Task item: How many lines within the records include the word "nous"? Only that number should be given.
══ Recorded data
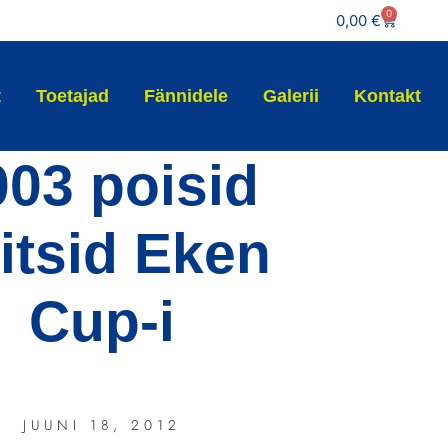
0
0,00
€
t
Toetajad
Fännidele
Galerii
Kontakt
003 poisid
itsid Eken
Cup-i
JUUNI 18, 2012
════
══ Recorded data
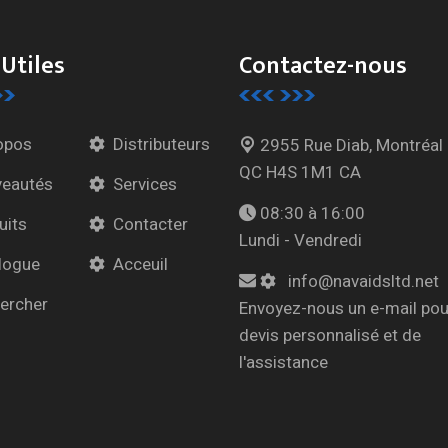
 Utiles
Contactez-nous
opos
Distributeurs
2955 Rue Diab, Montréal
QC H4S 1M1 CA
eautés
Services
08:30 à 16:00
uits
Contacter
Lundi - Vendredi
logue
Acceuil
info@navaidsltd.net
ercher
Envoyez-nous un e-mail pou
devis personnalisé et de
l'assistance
════
Your response: 2